The best reaction

Early last week, Ted told me that he had "the best reaction to telling someone about Max" so far.  Ted's been at a new jobsite in Silverlake lately and a neighbor has been coming by daily, while strolling his 18 month old, to check on the progress of the house Ted is working on.  Ted told him that our son, Mo, is just a few months older than the neighbor's baby and the neighbor has asked a few times whether Mo is our only child.  Ted had been doing his best to avoid the question but felt he couldn't really push it off any longer.  He finally told the neighbor about our sweet Max last week.  The man cried.  And these tears made Ted feel really, really good.

Ted is a real "man's man"....whatever that means (even though you know EXACTLY what that means).  I've only seen him cry a few times.  I know he has cried oceans of tears for Maxie, but they have happened in hiding - at the cemetery, in the bathroom or in his car.  He is warm and loving and someone that people like to confide in - but I wouldn't say he is super comfortable with emotion....so I am definitely not suggesting that people start crying their hearts out to Ted from now on to make him feel good.  But, that spontaneous eruption of emotion from a (mostly) stranger upon hearing of our loss was meaningful to him.  It made him feel good to have someone acknowledge the pain and devastation of losing our baby boy.

I am the vocal one.  I am the one who paints the picture of life without our baby.  I am the one who couldn't stop crying for months.  But, Ted's life has been turned upside down too.  He may not cry or beg for acknowledgement or try to explain to anyone what "this" is like - but sometimes, just the look in his eyes says more than any words ever could.

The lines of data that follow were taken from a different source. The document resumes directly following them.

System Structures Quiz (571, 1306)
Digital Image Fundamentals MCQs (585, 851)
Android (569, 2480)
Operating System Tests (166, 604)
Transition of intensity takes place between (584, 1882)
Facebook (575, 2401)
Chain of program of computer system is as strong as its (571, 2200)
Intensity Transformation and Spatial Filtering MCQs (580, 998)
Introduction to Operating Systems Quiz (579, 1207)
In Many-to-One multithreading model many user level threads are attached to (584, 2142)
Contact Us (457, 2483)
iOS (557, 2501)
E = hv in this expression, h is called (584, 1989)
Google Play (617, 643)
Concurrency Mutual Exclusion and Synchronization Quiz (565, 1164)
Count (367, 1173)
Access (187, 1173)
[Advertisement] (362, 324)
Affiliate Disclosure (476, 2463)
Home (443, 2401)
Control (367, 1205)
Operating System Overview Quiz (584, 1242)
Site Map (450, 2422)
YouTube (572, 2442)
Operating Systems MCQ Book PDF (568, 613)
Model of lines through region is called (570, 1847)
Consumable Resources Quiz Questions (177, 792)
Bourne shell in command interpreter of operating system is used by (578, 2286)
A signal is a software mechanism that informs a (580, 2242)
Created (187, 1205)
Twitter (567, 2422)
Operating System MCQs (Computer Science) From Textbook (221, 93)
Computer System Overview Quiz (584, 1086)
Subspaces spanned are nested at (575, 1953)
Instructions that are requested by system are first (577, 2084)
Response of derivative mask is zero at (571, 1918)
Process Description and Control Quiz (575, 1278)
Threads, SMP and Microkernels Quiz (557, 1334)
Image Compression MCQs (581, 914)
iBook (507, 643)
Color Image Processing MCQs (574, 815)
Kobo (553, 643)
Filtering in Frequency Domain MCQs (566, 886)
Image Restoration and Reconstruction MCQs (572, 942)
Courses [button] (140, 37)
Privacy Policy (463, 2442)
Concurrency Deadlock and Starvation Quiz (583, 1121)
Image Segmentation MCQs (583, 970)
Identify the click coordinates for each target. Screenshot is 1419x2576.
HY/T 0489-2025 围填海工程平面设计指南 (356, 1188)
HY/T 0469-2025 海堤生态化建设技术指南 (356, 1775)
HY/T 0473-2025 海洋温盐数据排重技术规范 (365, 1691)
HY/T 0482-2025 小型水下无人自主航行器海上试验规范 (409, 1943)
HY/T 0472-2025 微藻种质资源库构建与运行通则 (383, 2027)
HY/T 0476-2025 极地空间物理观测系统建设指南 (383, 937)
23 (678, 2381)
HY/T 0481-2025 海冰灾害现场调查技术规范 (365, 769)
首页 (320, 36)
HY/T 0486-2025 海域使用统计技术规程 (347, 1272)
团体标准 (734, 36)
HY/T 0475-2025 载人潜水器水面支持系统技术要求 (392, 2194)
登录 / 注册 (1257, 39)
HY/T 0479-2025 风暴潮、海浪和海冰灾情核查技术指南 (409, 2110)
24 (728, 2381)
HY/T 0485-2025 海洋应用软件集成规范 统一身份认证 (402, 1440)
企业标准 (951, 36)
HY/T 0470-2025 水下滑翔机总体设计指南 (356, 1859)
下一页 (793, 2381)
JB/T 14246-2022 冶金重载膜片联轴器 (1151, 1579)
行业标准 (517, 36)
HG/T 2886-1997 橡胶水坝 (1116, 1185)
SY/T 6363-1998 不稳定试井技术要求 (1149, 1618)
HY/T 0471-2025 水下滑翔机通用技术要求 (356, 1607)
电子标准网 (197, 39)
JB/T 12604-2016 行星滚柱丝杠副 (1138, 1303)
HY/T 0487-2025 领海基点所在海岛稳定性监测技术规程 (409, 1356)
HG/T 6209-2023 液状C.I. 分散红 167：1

Ted is the most incredible father a child could ask for.  His life revolves around these boys.  His relationships with Max and Mo were/are so special and unique.  I don't need to say it - but Father's Day is bittersweet.  Ted became a father the day our Max was born - and though it may not look like it on the surface, he is a father of TWO.  He carries Maxie in his heart so profoundly - I see it every day.  I hope Max does too.  If he is with us somehow, there is no way he could miss it.

Happy Father's Day to the best father I know.  I know this road is challenging.  I couldn't feel luckier than to be walking it with you.

XOXO - Love you Teddy!


4 comments

Alex said...

My eyes welled up as soon as I read that first paragraph. Glad to hear that man felt the enormity of your loss and could express it in a way that comforted you

TamaraL said...

That is so touching...bless that man for being honest and raw...so glad your husband crossed his path.

Egreeno said...

I was thinking of Ted and Maxie so much yesterday. Ted you are an amazing dad to two of the world's most amazing boys! Love you!

Tiffany said...

beautiful! it's so nice to have people acknowledge our children and what losing them means to us.